Along with Coalition colleagues Russell Broadbent and Keith Pitt, plus independent crossbencher Bob Katter, he was one of four members to vote against marriage equality in the historic 2018 Turnbull-era reform. It followed the nationwide postal referendum, where 56% of participants from Maranoa registered a “no” vote – and Littleproud had pledged to vote by his electorate’s verdict.
Littleproud’s job title would change four times quickly between 2018 and 2021, adding responsibility for drought, natural disaster, emergency management, and northern Australia to his rural-focused portfolios.
In September 2019, at the start of the black summer bushfires, Littleproud, then the minister for drought and natural disasters, told Guardian Australia: “I don’t know if climate change is manmade.” The same week, he told an ABC Radio interview that it was “irrelevant” whether climate change was artificial.
Littleproud was elected deputy leader of the Nationals in February 2020, during a leadership spill in which Joyce sought to return to the party’s helm. Joyce was unsuccessful, and Michael McCormack held on with Littleproud elected as his second-in-command after former deputy Bridget McKenzie resigned after the “sports rorts” affair.
Littleproud served as deputy leader until this week, after Joyce’s successful leadership tilt spilling McCormack on the second attempt in June 2021.
In his customary relaxed business attire – jacket-free, with his shirt sleeves rolled up to the elbow – Littleproud often cuts a more moderate, reasonable figure than Joyce. When the former Nationals leader hesitated in calling out incendiary comments from backbenchers George Christensen or Matt Canavan, Littleproud was more outspoken.
“The world has moved past Matt Canavan,” he said last month after the Queensland senator criticized the Coalition’s net-zero targets.
After Christensen’s comments opposing Covid restrictions and vaccine mandates in November 2021, Littleproud said: “I don’t respect those comments, and I condemn them.”
“George Christensen’s comments are irresponsible and inappropriate,” he said after other controversial words.
David Littleproud (center) and the National party’s newly elected Senate leader Bridget McKenzie (left) and deputy leader Perin Davey (right) in Canberra on Monday. Photograph: Mick Tsikas/AAP
Joyce, in August 2021, cautioned colleagues against “prodding the bear” when asked whether he would pull Christensen into line, claiming it would “make the situation worse for us as a government, not better”.

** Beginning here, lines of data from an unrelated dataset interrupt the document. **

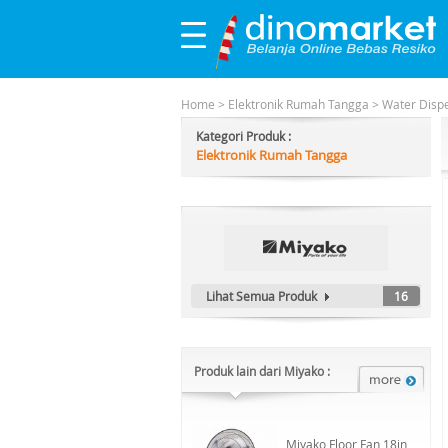
Home
>
Elektronik Rumah Tangga
>
Water Dispe
Kategori Produk :
Elektronik Rumah Tangga
Lihat Semua Produk
16
Produk lain dari Miyako :
Miyako Floor Fan 18in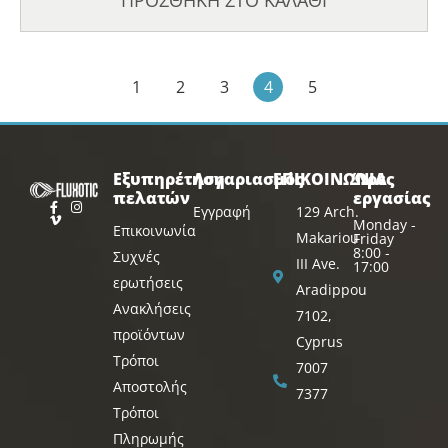
ΠΡΟΣΘΗΚΗ ΣΤΟ ΚΑΛΑΘΙ
1
2
3
4
5
Εξυπηρέτηση
Λογαριασμός
ΕΠΙΚΟΙΝΩΝΙΑ
Ώρες
πελατών
εργασίας
Εγγραφή
129 Arch.
Monday -
Επικοινωνία
Makariou
Friday
8:00 -
Συχνές
III Ave.
17:00
ερωτήσεις
Aradippou
Ανακλήσεις
7102,
προϊόντων
Cyprus
Τρόποι
7007
Αποστολής
7377
Τρόποι
Πληρωμής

Despite the new Nationals MP Colin Boyce claiming the Coalition’s net zero pledge was a “flexible plan that leaves us wiggle room”, Littleproud, after ascending to the leadership, appeared to have no desire for re-litigating the climate commitment.
“We’re living up to an international agreement,” Littleproud said on Monday when asked if the net zero plan was up for negotiation.
“Our policy was eminently sensible, and we’ll continue to work through it.”
He will now meet with the newly elected Liberal leader, Peter Dutton, to implement a new Coalition agreement. Littleproud has point-blank refused to speculate on what that could include, such as how many shadow ministry and cabinet positions – or which portfolios – would be given to the Nationals.
But with the rural party holding all its seats in the election and making up a larger percentage of the Coalition than in the last parliament, Littleproud may have a bargaining chip to demand a better deal for his party.
“I mightn’t look bright, but I’m not going to show my hand,” he said on Monday when asked what he might ask for in a meeting with Dutton.
“We must have those conversations respectfully, and even though I’m just a bloke from western Queensland, when you go and negotiate with somebody, you don’t show your hand before you walk in.”